We then all went to Grottsville to do a little tidying up.  I managed to catch a variation of the Friendship is Magic trailer on Boomerang, which depressed me again that I couldn't tape FiM itself.  David still wouldn't let me set the timer as "how would he be able to watch TV then"?  Well, we'd had to live without it for long enough!

There were big arguments as usual and I began grinding my teeth again.  I'd ground that stupid block down to practically nothing by this point and it was agonising.  My hair was driving me crazy again too.  I was sick of it - I'd waited so many years to move house and get a nice hairstyle of my own choosing.  Was that really too much to ask?

I made a film of our old street as we drove away from the house.  It actually doesn't look that bad in this sunny little movie but, believe me, it was awful there.  God, would I pleased to see that place for the last time!

July 3rd 2011

Back to Grottsville again.  All this back and forth was really making me feel ill by this point.  Why couldn't we just clear the house out already?!  This time we needed to collect the MLP balloon that I had sold to my pony pal Drusilla, and try to teach David to use the timer.  Yes, he had actually agreed to try and tape FiM for me!

The trip descended into yet more mindless arguments between my parents.  Mum discovered that a clock that had been given to her by her parents had stopped working and blamed David for leaving it in the awful conditions in Grottsville for too long.  He blamed her for not clearing out the house sooner.  She pointed out that she never got any time at Grottsville to clear the house out.  And so it continued.

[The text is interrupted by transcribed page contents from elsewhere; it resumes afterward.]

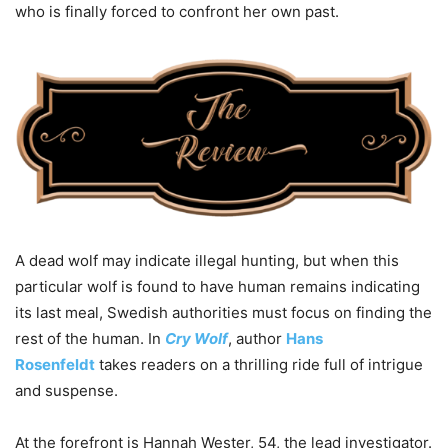
who is finally forced to confront her own past.
A dead wolf may indicate illegal hunting, but when this
particular wolf is found to have human remains indicating
its last meal, Swedish authorities must focus on finding the
rest of the human. In
Cry Wolf
, author
Hans
Rosenfeldt
takes readers on a thrilling ride full of intrigue
and suspense.
At the forefront is Hannah Wester, 54, the lead investigator.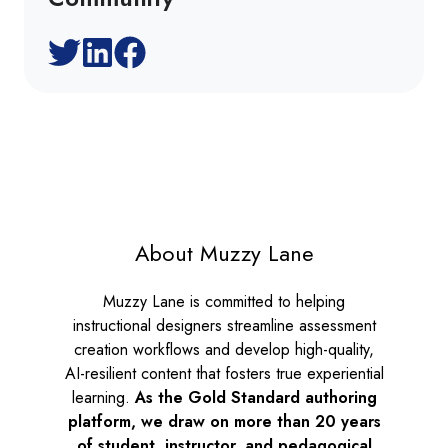
About Muzzy Lane
Muzzy Lane is committed to helping
instructional designers streamline assessment
creation workflows and develop high-quality,
AI-resilient content that fosters true experiential
learning.
As the
Gold Standard authoring
platform, we draw on more than 20 years
of student, instructor, and pedagogical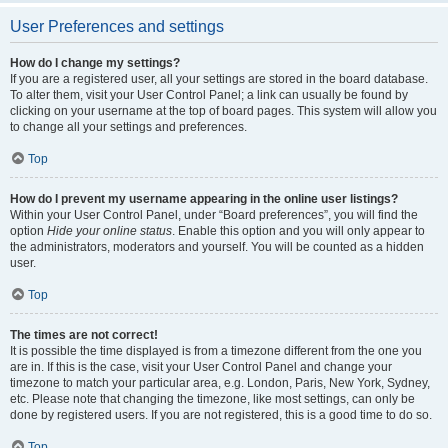
User Preferences and settings
How do I change my settings?
If you are a registered user, all your settings are stored in the board database.
To alter them, visit your User Control Panel; a link can usually be found by
clicking on your username at the top of board pages. This system will allow you
to change all your settings and preferences.
Top
How do I prevent my username appearing in the online user listings?
Within your User Control Panel, under “Board preferences”, you will find the
option
Hide your online status
. Enable this option and you will only appear to
the administrators, moderators and yourself. You will be counted as a hidden
user.
Top
The times are not correct!
It is possible the time displayed is from a timezone different from the one you
are in. If this is the case, visit your User Control Panel and change your
timezone to match your particular area, e.g. London, Paris, New York, Sydney,
etc. Please note that changing the timezone, like most settings, can only be
done by registered users. If you are not registered, this is a good time to do so.
Top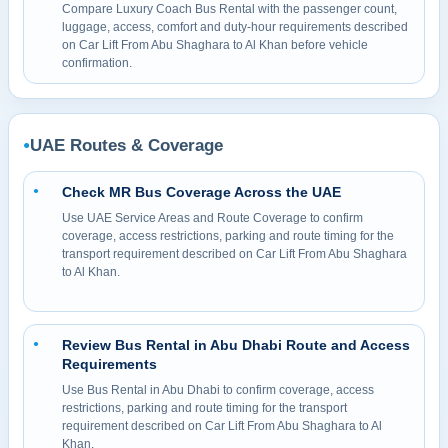
Compare Luxury Coach Bus Rental with the passenger count,
luggage, access, comfort and duty-hour requirements described
on Car Lift From Abu Shaghara to Al Khan before vehicle
confirmation.
UAE Routes & Coverage
●
Check MR Bus Coverage Across the UAE
●
Use UAE Service Areas and Route Coverage to confirm
coverage, access restrictions, parking and route timing for the
transport requirement described on Car Lift From Abu Shaghara
to Al Khan.
Review Bus Rental in Abu Dhabi Route and Access
●
Requirements
Use Bus Rental in Abu Dhabi to confirm coverage, access
restrictions, parking and route timing for the transport
requirement described on Car Lift From Abu Shaghara to Al
Khan.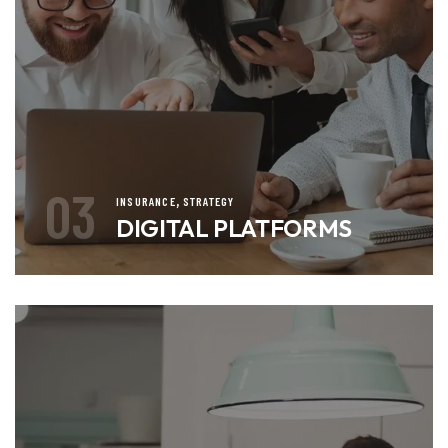
03
,
INSURANCE
STRATEGY
DIGITAL PLATFORMS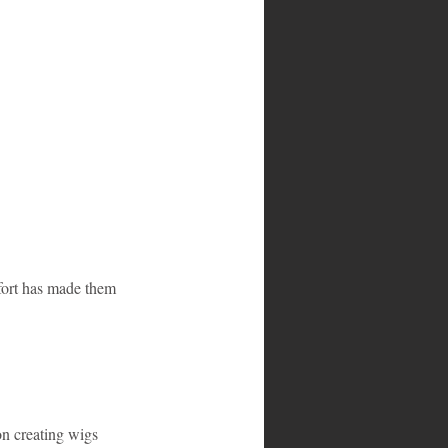
fort has made them 
n creating wigs 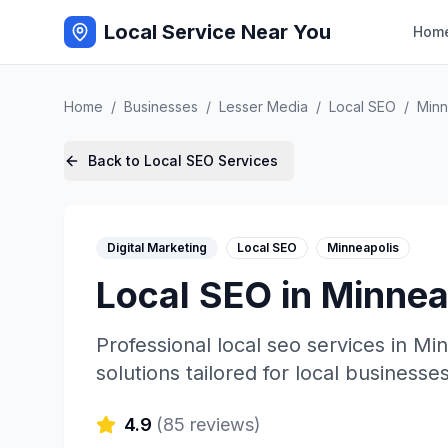
Local Service Near You
Hom
Home
/
Businesses
/
Lesser Media
/
Local SEO
/
Minn
Back to
Local SEO
Services
Digital Marketing
Local SEO
Minneapolis
Local SEO
in
Minnea
Professional
local seo
services in
Min
solutions tailored for local businesses
4.9
(
85
reviews)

My hair loss seems to have been the worry of the week for certain.  I felt paralysed to the spot, scared to move my head in case more hair fell out!  Mum made things worse by continuously telling me that it was "getting worse" and, when she attempted to comb my hair for me because I was too scared to do so, "she was struggling to cover the bald patches".  Nice.  Thanks for filling me with so much positivity, Mum!

July 4th 2011

Mum and I had a walk in Lammas Park.  It was uncomfortably hot but it was still nice to have a little stroll in the fresh air.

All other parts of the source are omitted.